• [Material for this task]:
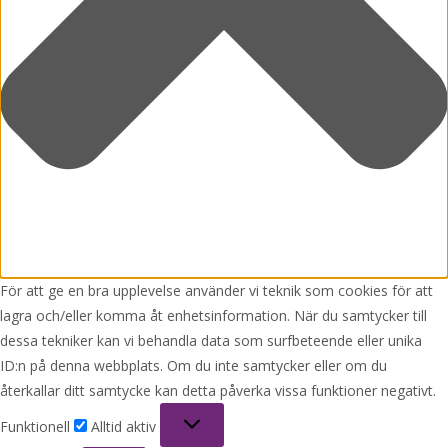
För att ge en bra upplevelse använder vi teknik som cookies för att
lagra och/eller komma åt enhetsinformation. När du samtycker till
dessa tekniker kan vi behandla data som surfbeteende eller unika
ID:n på denna webbplats. Om du inte samtycker eller om du
återkallar ditt samtycke kan detta påverka vissa funktioner negativt.
Funktionell
Funktionell
Alltid aktiv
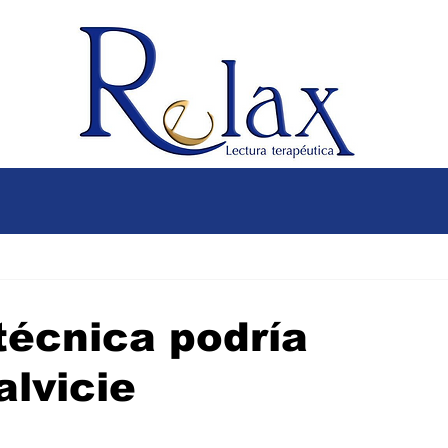
técnica podría
alvicie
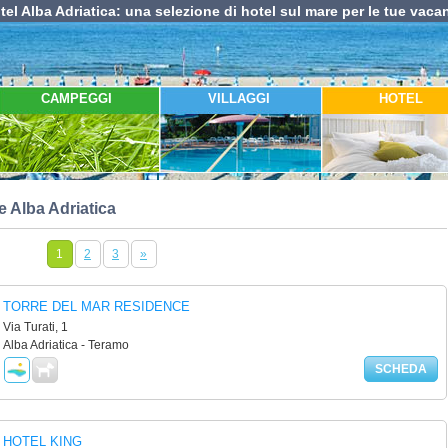
tel Alba Adriatica: una selezione di hotel sul mare per le tue vaca
CAMPEGGI
VILLAGGI
HOTEL
e Alba Adriatica
1
2
3
»
TORRE DEL MAR RESIDENCE
Via Turati, 1
Alba Adriatica - Teramo
SCHEDA
HOTEL KING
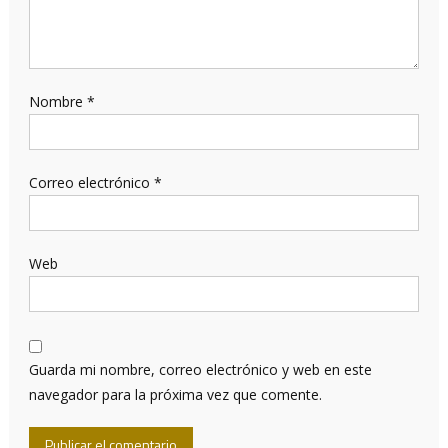
Nombre
*
Correo electrónico
*
Web
Guarda mi nombre, correo electrónico y web en este
navegador para la próxima vez que comente.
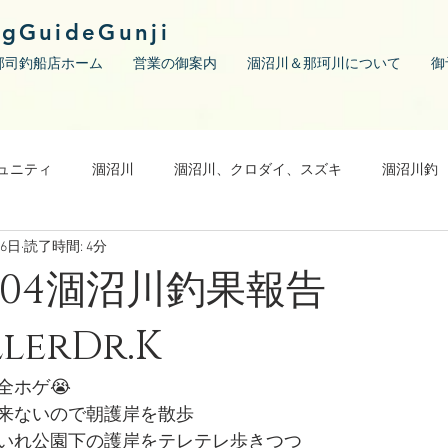
ngGuideGunji
郡司釣船店ホーム
営業の御案内
涸沼川＆那珂川について
御
ュニティ
涸沼川
涸沼川、クロダイ、スズキ
涸沼川釣
月6日
読了時間: 4分
05/04涸沼川釣果報告
lerDr.K
全ホゲ😭
来ないので朝護岸を散歩
いれ公園下の護岸をテレテレ歩きつつ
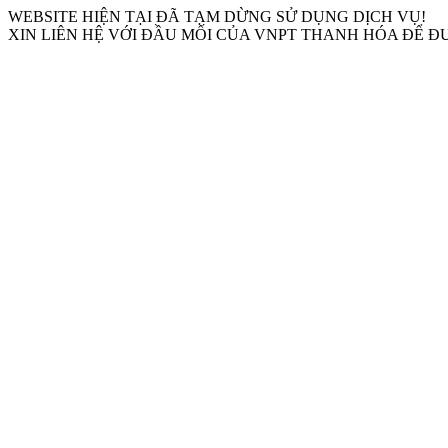
WEBSITE HIỆN TẠI ĐÃ TẠM DỪNG SỬ DỤNG DỊCH VỤ!
XIN LIÊN HỆ VỚI ĐẦU MỐI CỦA VNPT THANH HÓA ĐỂ Đ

• [Your task]:
Drop the images; restate the listing exactly.

• [The answer]:
För att ge en bra upplevelse använder vi teknik som cookies för att
lagra och/eller komma åt enhetsinformation. När du samtycker till
dessa tekniker kan vi behandla data som surfbeteende eller unika
ID:n på denna webbplats. Om du inte samtycker eller om du
återkallar ditt samtycke kan detta påverka vissa funktioner negativt.
Funktionell
Funktionell
Alltid aktiv
técnica podría
alvicie
tel Alba Adriatica: una selezione di hotel sul mare per le tue vaca
CAMPEGGI
VILLAGGI
HOTEL
e Alba Adriatica
1
2
3
»
TORRE DEL MAR RESIDENCE
Via Turati, 1
Alba Adriatica - Teramo
SCHEDA
HOTEL KING
Nombre
*
Correo electrónico
*
Web
Guarda mi nombre, correo electrónico y web en este
navegador para la próxima vez que comente.
ngGuideGunji
郡司釣船店ホーム
営業の御案内
涸沼川＆那珂川について
御
ュニティ
涸沼川
涸沼川、クロダイ、スズキ
涸沼川釣
月6日
読了時間: 4分
05/04涸沼川釣果報告
lerDr.K
全ホゲ😭
来ないので朝護岸を散歩
いれ公園下の護岸をテレテレ歩きつつ
WEBSITE HIỆN TẠI ĐÃ TẠM DỪNG SỬ DỤNG DỊCH VỤ!
XIN LIÊN HỆ VỚI ĐẦU MỐI CỦA VNPT THANH HÓA ĐỂ Đ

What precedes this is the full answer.